Western European forests have been managed and modified by humans for many centuries. The Sonian Forest, a 5,000-hectare area on the outskirts of Brussels, is no exception. The forest is one of many Natura 2000 sites in Belgium, five parts of which were inscribed on the UNESCO World Heritage List of Ancient and Primeval Beech Forests of the Carpathians and Other Regions of Europe in 2017. The forest owes this recognition to the many occupants the region once knew.
Located in the residential and urban area on the southeastern edge of Brussels, the Sonian Forest is a remnant of the great coal forest that covered Western Europe after the last ice age. The area has been appropriated and managed by many peoples throughout history.
The Carolingians were the first to systematically clear the area and establish settlements
Between 732 and 888, the Carolingians were the first to systematically clear the area and establish settlements. It was around this time that brown bears were last seen in the forest and people considered the forest an inexhaustible source of timber, fuel and food.
From the 12th century onwards, several monastic estates were established, leading to the first forest management and the gradual fragmentation of the landscape. In the following centuries, deforestation and logging for the ever-growing and consuming needs of the expanding cities outpaced natural self-regeneration and reforestation.
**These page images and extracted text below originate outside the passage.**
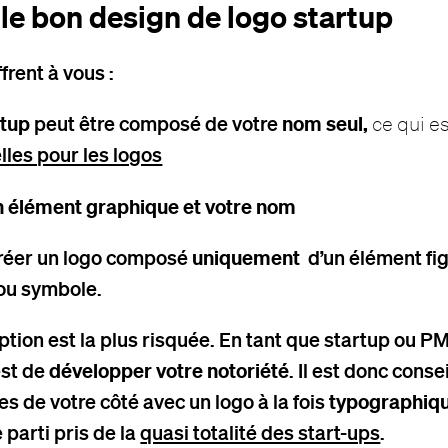
 le bon design de logo startup
ffrent à vous :
rtup
peut être composé de votre
nom seul,
ce qui e
les pour les logos
n élément graphique et votre nom
réer un logo composé
uniquement
d’un élément fig
 ou symbole.
ption est la plus risquée. En tant que startup ou PM
est de
développer votre notoriété
. Il est donc conse
es de votre côté avec un logo à la fois
typographique
e parti pris de la
quasi totalité des start-ups
.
In the 18th century, the Austrians began restoring the area by planting beech forests. These plantings would define the contemporary character of the Sonian Forest, which is now known for its cathedral-like appearance of old beech trees with slender trunks and little undergrowth, covering almost 65 per cent of the forest area.
Reaching up to 50 metres in height, these beeches are among the largest in the world. Nevertheless, many were felled during the French period (1794-1814), when the forest was nationalised, and the grey wolf was last seen in the area.
In 1822, when the Dutch ruled the region, the Société Générale became the owner of the forest. The company cleared and subdivided large areas, reducing the forest by over 60 per cent. In 1843, a decade after Belgium’s independence, the woods gradually became state property.
In the 19th and 20th centuries, the main ecological structure of the forest was divided by several motorways and a railway line. The last deer was spotted around 1900. Badgers, hares and hazel dormice also left the woods during this period.
Today, the Sonian Forest still faces many challenges. Its geographical location – on the outskirts of a European metropolis of around 1.2 million inhabitants – fragmentation, urbanisation and recreational pressure are the main challenges facing Brussels’ green lung. Although the Sonian Forest is too exposed to human threats, more research is being done on the impact of human activities on biodiversity.